### ABOUT THIS TASK
Search the data for the word "styles" and copy every line where it occurs.

(Document structure recognition data)
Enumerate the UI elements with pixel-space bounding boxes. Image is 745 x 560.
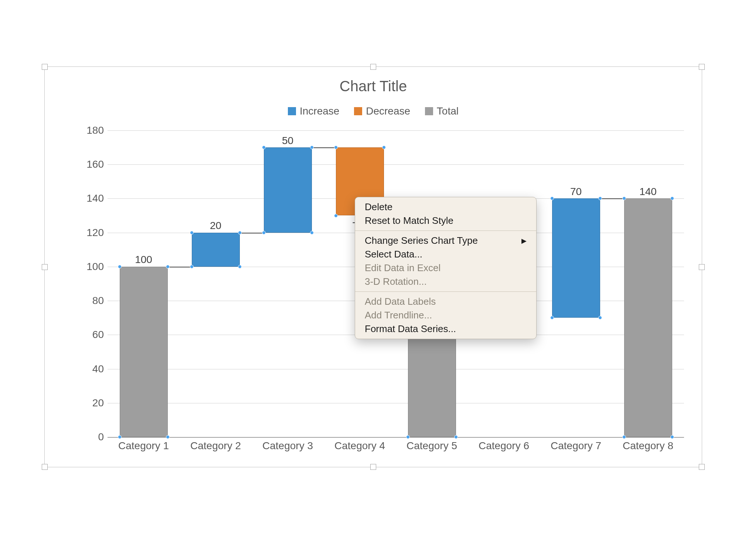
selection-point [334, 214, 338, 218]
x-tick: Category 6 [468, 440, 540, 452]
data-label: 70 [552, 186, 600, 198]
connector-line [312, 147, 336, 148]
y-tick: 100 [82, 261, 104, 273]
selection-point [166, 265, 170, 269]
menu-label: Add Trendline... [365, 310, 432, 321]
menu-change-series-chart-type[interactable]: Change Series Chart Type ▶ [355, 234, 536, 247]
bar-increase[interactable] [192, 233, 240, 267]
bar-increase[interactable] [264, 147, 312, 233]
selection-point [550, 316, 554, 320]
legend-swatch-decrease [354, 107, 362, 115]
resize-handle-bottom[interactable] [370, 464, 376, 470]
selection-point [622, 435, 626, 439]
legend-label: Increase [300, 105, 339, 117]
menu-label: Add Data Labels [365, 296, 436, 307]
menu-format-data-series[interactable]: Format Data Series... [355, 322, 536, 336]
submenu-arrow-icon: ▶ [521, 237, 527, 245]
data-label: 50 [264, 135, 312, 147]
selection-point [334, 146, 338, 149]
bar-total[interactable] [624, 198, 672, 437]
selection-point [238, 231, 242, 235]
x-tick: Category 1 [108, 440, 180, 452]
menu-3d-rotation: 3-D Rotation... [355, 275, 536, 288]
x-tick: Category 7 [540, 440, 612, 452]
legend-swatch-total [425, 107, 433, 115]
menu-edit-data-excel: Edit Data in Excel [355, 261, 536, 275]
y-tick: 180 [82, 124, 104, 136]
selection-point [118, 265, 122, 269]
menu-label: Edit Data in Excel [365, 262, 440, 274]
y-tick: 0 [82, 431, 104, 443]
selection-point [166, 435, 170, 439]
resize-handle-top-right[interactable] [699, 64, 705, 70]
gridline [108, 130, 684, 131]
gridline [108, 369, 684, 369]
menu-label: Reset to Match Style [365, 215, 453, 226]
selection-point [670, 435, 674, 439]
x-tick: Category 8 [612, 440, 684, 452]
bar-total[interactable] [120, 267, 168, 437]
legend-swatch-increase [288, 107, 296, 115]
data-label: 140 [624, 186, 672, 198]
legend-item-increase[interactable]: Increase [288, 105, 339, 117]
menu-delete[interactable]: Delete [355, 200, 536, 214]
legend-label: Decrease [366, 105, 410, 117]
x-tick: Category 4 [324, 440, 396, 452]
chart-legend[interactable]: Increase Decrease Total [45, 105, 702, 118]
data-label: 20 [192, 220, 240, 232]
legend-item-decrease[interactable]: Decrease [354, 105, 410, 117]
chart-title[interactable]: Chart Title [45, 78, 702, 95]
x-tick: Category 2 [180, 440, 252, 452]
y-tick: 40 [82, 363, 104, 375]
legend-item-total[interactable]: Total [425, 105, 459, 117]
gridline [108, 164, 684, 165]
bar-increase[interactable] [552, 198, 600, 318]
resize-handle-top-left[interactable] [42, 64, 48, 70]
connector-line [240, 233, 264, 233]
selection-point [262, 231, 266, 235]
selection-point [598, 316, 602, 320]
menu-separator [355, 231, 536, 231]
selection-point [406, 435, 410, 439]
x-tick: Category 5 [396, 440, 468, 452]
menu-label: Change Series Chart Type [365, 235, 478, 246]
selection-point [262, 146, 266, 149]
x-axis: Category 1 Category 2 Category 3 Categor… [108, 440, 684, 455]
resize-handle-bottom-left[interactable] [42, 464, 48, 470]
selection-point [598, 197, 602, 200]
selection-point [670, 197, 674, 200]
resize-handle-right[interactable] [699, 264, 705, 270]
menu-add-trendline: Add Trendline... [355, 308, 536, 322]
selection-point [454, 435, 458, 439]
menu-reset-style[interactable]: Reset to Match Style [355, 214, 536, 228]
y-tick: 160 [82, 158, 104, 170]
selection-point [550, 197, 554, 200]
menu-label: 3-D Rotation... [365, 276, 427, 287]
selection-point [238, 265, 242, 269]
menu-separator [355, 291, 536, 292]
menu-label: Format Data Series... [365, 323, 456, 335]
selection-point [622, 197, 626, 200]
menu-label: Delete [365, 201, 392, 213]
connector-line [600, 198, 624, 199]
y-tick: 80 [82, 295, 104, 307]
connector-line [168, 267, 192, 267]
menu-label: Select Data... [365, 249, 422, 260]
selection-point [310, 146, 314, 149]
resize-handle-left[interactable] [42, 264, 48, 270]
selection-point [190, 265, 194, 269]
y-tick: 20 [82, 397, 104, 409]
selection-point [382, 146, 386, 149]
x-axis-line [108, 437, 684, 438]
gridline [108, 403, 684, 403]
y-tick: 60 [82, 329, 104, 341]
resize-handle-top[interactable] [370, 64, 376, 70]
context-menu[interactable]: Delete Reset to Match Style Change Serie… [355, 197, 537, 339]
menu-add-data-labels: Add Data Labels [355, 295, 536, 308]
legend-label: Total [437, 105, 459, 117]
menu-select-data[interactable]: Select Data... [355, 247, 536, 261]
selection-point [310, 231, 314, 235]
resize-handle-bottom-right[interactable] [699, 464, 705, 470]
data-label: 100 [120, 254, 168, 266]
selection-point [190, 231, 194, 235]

==

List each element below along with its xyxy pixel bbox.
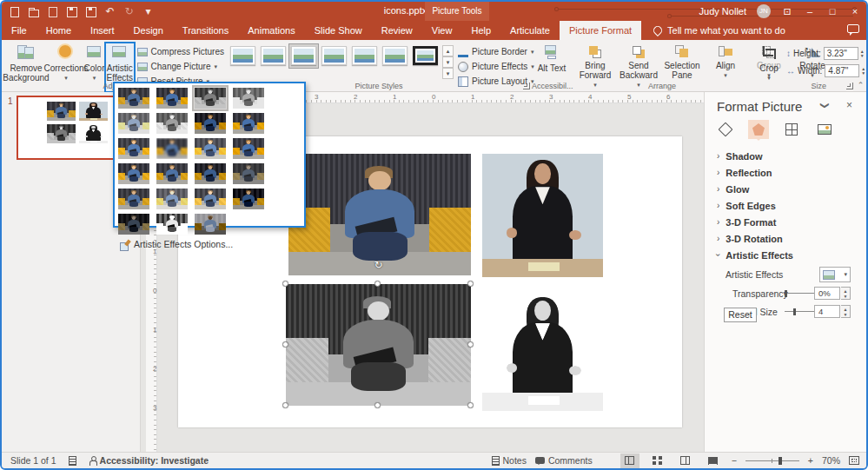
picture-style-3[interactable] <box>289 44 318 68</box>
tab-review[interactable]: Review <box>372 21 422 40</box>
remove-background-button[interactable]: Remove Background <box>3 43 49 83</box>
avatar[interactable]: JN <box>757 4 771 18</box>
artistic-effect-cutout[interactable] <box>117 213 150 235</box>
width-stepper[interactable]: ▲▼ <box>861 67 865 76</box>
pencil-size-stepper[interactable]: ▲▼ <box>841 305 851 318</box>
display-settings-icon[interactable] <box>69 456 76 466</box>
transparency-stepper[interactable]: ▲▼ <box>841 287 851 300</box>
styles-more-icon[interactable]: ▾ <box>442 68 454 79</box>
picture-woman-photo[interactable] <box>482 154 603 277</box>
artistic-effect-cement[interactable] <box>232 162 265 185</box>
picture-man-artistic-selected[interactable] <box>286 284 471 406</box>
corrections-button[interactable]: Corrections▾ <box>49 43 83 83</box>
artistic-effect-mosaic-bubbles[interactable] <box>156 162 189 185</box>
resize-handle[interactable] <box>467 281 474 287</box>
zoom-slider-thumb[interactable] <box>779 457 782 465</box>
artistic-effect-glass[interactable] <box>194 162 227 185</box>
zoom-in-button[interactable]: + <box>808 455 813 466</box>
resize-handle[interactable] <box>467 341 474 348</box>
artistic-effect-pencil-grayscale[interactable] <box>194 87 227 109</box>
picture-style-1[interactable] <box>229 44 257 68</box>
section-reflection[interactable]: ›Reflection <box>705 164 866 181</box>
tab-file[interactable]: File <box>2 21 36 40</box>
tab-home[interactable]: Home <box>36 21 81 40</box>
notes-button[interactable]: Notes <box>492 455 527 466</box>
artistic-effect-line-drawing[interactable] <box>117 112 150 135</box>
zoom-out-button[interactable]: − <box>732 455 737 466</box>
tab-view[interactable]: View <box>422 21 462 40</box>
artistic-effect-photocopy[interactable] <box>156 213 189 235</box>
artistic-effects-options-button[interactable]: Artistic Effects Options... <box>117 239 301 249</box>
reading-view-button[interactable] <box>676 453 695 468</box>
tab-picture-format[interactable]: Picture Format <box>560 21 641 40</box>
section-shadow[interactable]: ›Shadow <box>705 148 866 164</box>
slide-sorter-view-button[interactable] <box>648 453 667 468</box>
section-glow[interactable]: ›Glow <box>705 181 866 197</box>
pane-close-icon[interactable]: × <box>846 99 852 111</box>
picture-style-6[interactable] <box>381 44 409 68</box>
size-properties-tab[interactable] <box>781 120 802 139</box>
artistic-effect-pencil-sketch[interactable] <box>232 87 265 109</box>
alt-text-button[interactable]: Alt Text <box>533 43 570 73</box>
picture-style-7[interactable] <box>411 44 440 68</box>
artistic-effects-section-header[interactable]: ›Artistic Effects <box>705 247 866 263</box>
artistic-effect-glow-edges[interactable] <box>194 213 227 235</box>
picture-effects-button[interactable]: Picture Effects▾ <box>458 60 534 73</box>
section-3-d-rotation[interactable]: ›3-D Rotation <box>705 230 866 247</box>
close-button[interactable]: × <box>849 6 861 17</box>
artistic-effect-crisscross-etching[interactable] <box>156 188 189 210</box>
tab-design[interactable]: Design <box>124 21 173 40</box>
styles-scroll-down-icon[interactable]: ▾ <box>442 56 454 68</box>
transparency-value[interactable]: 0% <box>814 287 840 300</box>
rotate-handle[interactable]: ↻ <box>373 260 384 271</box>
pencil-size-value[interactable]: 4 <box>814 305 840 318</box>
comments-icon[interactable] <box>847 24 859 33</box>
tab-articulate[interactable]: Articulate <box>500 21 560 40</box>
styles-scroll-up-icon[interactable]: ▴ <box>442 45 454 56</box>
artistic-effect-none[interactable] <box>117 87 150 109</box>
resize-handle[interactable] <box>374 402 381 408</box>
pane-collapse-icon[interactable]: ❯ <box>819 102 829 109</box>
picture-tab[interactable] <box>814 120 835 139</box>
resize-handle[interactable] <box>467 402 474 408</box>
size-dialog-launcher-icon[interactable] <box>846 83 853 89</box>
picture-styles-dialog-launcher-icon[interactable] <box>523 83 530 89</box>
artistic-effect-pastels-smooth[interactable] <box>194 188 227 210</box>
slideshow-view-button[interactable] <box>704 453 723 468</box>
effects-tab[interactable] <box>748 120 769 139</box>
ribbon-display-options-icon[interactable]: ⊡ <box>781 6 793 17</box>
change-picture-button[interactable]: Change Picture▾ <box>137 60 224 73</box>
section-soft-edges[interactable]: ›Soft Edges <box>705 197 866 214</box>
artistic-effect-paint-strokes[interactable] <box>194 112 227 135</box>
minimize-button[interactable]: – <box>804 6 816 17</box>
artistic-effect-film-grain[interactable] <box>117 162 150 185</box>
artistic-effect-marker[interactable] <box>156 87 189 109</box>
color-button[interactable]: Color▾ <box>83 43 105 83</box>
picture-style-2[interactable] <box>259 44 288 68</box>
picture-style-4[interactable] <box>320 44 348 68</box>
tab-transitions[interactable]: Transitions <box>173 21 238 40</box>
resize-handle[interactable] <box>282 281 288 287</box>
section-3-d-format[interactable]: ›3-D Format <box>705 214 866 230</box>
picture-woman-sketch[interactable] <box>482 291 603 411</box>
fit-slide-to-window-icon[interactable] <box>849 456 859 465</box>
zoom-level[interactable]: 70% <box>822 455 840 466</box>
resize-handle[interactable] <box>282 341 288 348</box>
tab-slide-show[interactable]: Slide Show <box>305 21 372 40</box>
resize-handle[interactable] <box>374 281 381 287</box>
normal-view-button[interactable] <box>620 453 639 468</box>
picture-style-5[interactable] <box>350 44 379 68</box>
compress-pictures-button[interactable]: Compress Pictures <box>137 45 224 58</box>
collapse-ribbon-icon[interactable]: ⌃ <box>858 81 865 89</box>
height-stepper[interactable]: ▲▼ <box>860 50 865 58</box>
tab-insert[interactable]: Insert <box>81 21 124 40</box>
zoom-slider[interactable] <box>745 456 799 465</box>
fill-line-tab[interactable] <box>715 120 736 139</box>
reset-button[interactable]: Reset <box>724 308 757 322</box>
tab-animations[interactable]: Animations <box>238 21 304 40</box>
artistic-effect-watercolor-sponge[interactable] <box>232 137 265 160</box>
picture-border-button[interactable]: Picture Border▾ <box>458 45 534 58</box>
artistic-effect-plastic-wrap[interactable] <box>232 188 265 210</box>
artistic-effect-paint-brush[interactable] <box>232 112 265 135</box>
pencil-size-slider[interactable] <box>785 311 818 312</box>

### EXERCISE RESPONSE
styles-more-icon[interactable]: ▾ <box>442 68 454 79</box>
styles-scroll-down-icon[interactable]: ▾ <box>442 56 454 68</box>
styles-scroll-up-icon[interactable]: ▴ <box>442 45 454 56</box>
picture-styles-dialog-launcher-icon[interactable] <box>523 83 530 89</box>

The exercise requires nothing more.